Let's begin from the different ways the shutdown sequence can be initiated:

  • The last non-daemon thread ends.
  • The JVM is interrupted (by using ctrlC or sending SIGINT).
  • The JVM is terminated (by sending SIGTERM)
  • One of the threads calls System.exit() or Runtime.exit().

When System.exit(int) is called, it calls Runtime.exit(). It checks with the security manager whether it is permitted to exit with the given status, and if so, calls Shutdown.exit().

If you interrupted the JVM or the system sent it the TERM signal, then by default, Shutdown.exit() is called directly without checking with the security manager.

The Shutdown class is an internal, package-private class in java.lang. It has, among others, an exit() and a halt() methods. Its exit() method does some stuff to prevent the hooks from being executed twice, and so on, but basically, what it does is

  1. Run the System Hooks. The System Hooks are registered internally by JRE methods. They are ran sequentially, not in threads. The second system hook is what runs the application hooks that you have added. It starts each of them as a thread and then has a join for each of them at the end. Other system hooks may run before or after the application hooks.
  2. If finalizers are supposed to be ran prior to halting, they are ran. This should generally not even happen, as the method has been deprecated. And if the exit is with a status other than zero, it ignores the runFinalizersOnExit anyway.
  3. The JVM is halted.

Now, contrary to your supposition, it is at stage 3 that all the threads are stopped. The halt method is native, and I have not attempted to read the native code, but up to the moment it is called, the only code being ran is pure Java, and there is nothing that stops the threads anywhere in it. The documentation of Runtime.addShutdownHook says, in fact:

A shutdown hook is simply an initialized but unstarted thread. When the virtual machine begins its shutdown sequence it will start all registered shutdown hooks in some unspecified order and let them run concurrently. When all the hooks have finished it will then run all uninvoked finalizers if finalization-on-exit has been enabled. Finally, the virtual machine will halt. Note that daemon threads will continue to run during the shutdown sequence, as will non-daemon threads if shutdown was initiated by invoking the exit method.

(emphasis mine)

So you see, it is indeed part of the shutdown hook's job to tell threads that they should leave their loops and clean up.
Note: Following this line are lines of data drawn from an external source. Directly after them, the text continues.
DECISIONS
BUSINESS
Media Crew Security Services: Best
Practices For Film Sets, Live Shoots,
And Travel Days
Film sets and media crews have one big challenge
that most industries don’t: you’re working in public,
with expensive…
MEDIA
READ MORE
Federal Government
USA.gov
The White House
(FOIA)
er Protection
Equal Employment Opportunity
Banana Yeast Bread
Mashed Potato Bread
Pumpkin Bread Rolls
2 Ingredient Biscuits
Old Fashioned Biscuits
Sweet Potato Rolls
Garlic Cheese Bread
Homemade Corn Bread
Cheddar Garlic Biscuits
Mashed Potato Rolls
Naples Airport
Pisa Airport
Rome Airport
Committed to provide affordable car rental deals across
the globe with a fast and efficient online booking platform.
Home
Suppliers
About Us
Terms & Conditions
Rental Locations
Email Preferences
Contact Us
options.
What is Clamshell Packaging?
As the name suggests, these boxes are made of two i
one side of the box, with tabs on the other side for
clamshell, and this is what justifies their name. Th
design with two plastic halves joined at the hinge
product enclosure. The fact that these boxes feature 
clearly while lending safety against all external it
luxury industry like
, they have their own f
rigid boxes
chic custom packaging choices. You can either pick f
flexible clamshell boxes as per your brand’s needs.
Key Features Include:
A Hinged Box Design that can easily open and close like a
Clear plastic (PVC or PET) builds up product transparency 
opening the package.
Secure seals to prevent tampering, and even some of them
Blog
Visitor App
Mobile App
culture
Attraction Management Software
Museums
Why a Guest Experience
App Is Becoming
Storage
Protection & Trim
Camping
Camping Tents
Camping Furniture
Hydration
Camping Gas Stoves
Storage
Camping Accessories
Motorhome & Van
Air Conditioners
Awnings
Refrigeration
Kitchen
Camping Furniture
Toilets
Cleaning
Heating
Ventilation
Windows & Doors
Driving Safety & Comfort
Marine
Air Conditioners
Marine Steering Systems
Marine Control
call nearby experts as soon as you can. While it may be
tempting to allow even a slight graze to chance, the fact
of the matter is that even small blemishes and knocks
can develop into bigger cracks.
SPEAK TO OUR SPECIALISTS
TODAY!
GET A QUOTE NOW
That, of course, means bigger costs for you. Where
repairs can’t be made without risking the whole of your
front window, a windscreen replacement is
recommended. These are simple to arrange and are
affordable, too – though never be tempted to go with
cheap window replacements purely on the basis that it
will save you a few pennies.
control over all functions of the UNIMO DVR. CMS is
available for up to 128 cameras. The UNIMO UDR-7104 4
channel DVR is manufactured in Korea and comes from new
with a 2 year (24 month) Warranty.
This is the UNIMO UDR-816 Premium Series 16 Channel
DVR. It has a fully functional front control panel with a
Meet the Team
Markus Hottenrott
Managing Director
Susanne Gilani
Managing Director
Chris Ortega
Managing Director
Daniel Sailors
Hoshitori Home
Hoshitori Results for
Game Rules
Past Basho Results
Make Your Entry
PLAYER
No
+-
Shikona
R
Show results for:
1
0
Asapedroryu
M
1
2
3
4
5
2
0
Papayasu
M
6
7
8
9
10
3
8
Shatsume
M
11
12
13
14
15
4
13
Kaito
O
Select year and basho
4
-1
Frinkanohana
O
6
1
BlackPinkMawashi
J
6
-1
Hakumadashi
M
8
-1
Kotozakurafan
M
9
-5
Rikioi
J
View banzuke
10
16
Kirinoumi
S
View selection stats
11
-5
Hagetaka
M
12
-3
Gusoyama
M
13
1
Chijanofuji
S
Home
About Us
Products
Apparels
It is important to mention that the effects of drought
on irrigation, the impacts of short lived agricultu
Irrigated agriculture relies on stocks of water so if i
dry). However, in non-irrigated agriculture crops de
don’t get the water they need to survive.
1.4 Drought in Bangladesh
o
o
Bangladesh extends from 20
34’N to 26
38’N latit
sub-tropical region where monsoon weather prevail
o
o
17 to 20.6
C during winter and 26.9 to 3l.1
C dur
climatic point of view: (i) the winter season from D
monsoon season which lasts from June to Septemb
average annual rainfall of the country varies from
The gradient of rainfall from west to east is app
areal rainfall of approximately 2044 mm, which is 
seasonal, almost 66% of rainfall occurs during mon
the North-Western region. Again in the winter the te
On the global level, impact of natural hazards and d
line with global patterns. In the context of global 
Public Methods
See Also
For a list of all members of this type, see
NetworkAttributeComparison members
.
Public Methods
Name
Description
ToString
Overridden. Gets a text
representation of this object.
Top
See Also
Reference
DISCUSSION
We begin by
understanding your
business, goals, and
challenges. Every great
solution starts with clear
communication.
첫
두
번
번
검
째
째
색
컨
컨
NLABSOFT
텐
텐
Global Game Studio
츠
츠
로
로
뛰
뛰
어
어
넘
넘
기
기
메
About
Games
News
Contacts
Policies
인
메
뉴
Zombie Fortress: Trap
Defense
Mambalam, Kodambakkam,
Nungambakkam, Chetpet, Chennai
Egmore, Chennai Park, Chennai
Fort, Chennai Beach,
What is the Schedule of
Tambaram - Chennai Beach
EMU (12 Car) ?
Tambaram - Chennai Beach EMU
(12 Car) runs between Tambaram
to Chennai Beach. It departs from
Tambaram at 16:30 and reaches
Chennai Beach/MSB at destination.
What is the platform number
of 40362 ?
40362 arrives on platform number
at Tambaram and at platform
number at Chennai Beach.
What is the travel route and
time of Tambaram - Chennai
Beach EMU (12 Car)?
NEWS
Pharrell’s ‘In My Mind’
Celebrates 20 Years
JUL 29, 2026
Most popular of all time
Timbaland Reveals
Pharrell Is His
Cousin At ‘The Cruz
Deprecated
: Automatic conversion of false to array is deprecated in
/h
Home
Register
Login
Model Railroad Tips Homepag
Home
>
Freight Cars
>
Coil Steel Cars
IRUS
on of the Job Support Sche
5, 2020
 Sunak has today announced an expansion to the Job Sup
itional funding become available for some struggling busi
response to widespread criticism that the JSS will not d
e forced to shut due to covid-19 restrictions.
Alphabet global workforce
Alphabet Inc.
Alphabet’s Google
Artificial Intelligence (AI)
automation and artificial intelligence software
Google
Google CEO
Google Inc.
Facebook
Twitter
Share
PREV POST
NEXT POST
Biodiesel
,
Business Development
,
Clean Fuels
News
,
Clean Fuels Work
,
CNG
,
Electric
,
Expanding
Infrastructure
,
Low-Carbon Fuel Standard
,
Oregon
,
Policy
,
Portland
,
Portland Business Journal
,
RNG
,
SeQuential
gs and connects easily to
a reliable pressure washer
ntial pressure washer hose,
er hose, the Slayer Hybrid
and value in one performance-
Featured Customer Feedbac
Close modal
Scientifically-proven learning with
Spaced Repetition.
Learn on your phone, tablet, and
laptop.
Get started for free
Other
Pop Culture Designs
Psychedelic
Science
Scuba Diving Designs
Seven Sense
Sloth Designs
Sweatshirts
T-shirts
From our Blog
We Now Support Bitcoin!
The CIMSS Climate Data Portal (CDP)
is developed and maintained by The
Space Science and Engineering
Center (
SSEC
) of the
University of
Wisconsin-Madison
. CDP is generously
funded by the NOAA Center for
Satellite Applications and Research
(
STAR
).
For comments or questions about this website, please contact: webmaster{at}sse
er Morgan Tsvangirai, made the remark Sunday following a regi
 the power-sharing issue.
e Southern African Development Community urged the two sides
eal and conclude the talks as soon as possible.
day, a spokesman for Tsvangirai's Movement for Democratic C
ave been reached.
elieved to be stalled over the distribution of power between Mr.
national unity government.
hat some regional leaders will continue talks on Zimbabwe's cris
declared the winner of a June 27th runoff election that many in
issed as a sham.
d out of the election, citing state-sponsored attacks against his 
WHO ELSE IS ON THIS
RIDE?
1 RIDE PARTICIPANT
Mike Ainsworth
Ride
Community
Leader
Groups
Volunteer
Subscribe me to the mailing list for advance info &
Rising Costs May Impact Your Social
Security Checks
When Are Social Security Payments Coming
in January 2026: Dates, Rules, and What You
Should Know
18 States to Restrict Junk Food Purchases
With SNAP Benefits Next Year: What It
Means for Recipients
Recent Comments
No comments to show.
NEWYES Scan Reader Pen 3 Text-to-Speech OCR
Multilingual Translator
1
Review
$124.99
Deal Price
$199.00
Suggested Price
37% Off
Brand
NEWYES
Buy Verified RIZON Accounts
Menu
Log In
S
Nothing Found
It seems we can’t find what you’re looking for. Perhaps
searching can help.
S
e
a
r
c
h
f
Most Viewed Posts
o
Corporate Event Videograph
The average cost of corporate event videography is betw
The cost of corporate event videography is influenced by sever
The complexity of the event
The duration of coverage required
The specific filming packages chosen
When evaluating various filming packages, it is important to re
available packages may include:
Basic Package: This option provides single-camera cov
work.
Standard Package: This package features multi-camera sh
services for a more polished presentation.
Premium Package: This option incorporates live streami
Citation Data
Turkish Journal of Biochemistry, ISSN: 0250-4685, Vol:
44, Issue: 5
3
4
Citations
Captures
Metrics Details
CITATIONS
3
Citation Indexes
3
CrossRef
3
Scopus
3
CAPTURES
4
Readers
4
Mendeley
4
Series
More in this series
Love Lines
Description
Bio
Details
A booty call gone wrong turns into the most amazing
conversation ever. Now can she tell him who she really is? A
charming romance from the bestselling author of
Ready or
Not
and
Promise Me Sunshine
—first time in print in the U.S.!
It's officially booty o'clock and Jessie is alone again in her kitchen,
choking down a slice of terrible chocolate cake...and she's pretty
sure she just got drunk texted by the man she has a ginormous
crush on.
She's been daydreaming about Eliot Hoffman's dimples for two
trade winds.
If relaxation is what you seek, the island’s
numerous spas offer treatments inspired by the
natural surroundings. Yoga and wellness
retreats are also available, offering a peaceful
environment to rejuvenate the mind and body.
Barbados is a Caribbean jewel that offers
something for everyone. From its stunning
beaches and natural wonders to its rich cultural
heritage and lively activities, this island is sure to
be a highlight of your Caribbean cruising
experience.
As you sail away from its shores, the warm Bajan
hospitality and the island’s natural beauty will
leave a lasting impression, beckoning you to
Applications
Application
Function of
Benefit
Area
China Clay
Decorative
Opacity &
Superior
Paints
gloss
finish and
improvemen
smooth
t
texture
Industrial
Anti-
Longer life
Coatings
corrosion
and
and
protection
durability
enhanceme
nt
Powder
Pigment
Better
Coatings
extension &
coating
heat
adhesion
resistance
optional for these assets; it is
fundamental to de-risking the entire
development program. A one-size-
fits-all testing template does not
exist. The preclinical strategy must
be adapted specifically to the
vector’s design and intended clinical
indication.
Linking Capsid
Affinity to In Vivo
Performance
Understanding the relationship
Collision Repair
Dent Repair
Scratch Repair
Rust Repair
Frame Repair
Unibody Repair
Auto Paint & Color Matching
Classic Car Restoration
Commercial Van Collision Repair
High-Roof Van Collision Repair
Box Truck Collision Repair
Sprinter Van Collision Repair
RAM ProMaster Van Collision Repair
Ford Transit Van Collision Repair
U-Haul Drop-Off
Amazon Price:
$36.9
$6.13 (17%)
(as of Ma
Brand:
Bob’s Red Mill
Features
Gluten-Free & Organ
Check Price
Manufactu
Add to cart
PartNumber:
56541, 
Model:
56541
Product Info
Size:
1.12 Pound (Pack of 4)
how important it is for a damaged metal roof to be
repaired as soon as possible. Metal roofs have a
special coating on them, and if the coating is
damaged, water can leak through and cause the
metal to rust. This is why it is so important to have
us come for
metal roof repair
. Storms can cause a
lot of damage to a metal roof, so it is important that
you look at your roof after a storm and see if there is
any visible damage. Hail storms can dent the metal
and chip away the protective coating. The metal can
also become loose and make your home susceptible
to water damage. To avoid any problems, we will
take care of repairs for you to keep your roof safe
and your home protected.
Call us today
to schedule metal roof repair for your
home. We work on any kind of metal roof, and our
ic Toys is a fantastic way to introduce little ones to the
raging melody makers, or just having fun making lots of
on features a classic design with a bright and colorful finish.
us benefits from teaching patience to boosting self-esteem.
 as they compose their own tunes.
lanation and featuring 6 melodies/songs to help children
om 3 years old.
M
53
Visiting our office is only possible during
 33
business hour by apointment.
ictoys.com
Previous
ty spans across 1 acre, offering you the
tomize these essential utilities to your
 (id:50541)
Another misconception you have is about giving the thread a high priority. A high priority doesn't mean that the thread will run first, before all other hooks. It merely means that whenever the operating system has to make a decision which of the threads which are in "ready to run" state to give to a CPU to run, a high-priority thread will have a higher probability of "winning" - depending on the operating system's scheduling algorithm. In short, it may get a little more CPU access, but it will not - especially if you have more than one CPU core - necessarily start before other threads or complete before them.

One last thing - if you want to use a flag to tell a thread to stop working, that flag should be volatile.